Skip to main content

Research Agent Dashboard

The Research Agent Dashboard at usesynth.ai/research provides a visual interface for creating, monitoring, and managing automated prompt optimization jobs.

Overview

Research Agents are autonomous systems that analyze your code and apply MIPRO optimization to improve prompt performance.
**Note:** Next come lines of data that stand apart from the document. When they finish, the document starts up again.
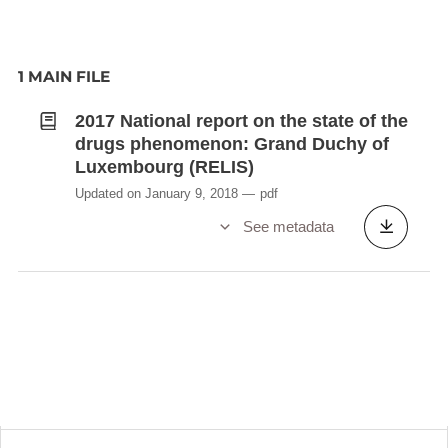
1 MAIN FILE
2017 National report on the state of the
drugs phenomenon: Grand Duchy of
Luxembourg (RELIS)
Updated on January 9, 2018
pdf
See metadata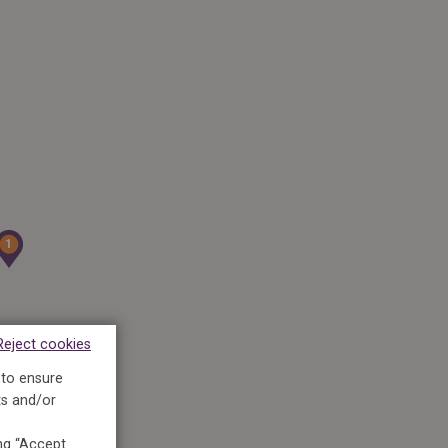
1
1
Reject cookies
 to ensure
ts and/or
ing “Accept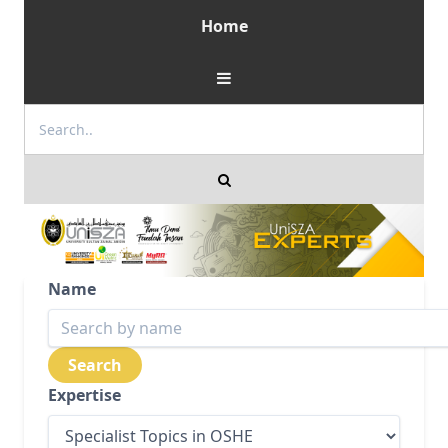
Home
Name
Expertise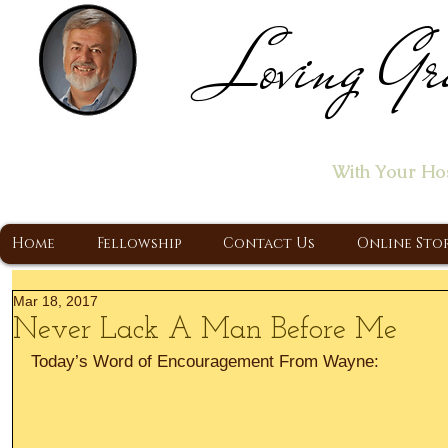
Loving Gr
Home of the "Let's T
With Your Ho
A Christ Centered Ministry, Proclaiming t
Home
Fellowship
Contact Us
Online Sto
Mar 18, 2017
Never Lack A Man Before Me
Today’s Word of Encouragement From Wayne: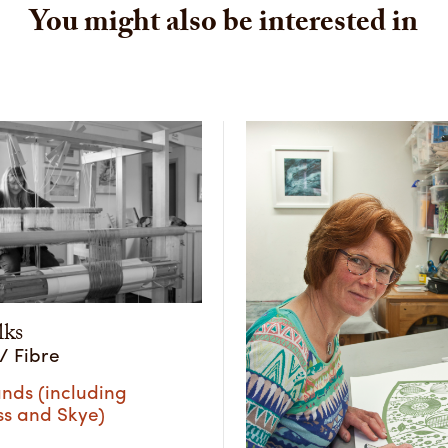
You might also be interested in
lks
 / Fibre
nds (including
ss and Skye)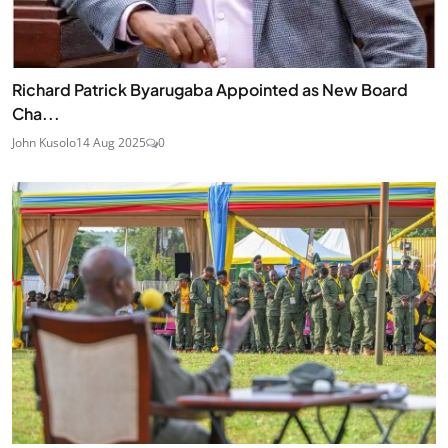
Richard Patrick Byarugaba Appointed as New Board
Cha...
John Kusolo
14 Aug 2025
0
The dashboard provides:
  • Job Creation: Configure and launch optimization jobs
  • Real-time Monitoring: Watch agent progress through optimization phases
  • Artifact Inspection: View optimized prompts, diffs, and reports
  • Job History: Track past optimizations and results

Creating a Job

1. Connect Your Repository

Click “New Job” to open the job kickoff form:
  1. Select Repository: Choose from your connected GitHub repositories
  2. Select Branch: Pick the branch containing your code
  3. Optional Commit: Pin to a specific commit or use latest
To connect GitHub repositories, you’ll need to install the Synth GitHub App on your account or organization.

2. Configure the Task

Describe what you want to optimize:
Task Description:
Optimize the prompt for Banking77 intent classification.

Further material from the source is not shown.